__EXERCISE DIRECTIONS__:
A word-for-word copy of the entries, with the images left out, is what you should write.

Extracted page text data
*** Begin section ***

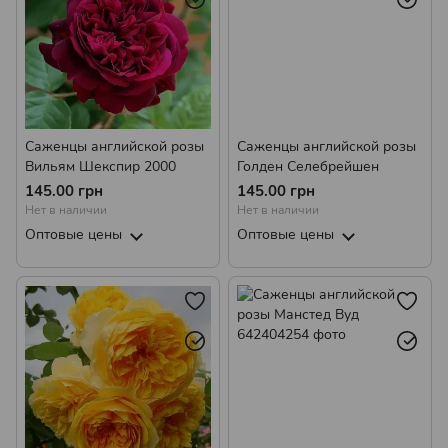
Саженцы английской розы
Саженцы английской розы
Вильям Шекспир 2000
Голден Селебрейшен
145.00 грн
145.00 грн
Нет в наличии
Нет в наличии
Оптовые цены
Оптовые цены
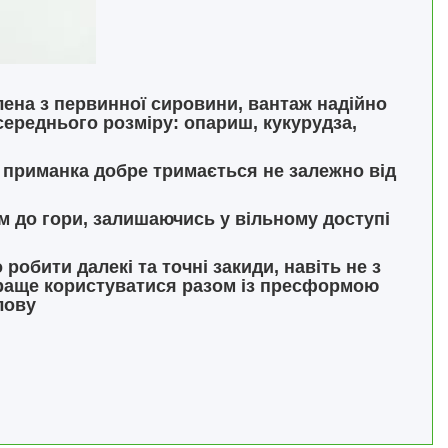
лена з первинної сировини, вантаж надійно
середнього розміру: опариш, кукурудза,
 приманка добре тримається не залежно від
м до гори, залишаючись у вільному доступі
робити далекі та точні закиди, навіть не з
йкраще користуватися разом із пресформою
лову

*** End section ***

__RESULT FOR THIS EXERCISE__:
Саженцы английской розы
Саженцы английской розы
Вильям Шекспир 2000
Голден Селебрейшен
145.00 грн
145.00 грн
Нет в наличии
Нет в наличии
Оптовые цены
Оптовые цены
лена з первинної сировини, вантаж надійно
середнього розміру: опариш, кукурудза,
 приманка добре тримається не залежно від
м до гори, залишаючись у вільному доступі
робити далекі та точні закиди, навіть не з
йкраще користуватися разом із пресформою
лову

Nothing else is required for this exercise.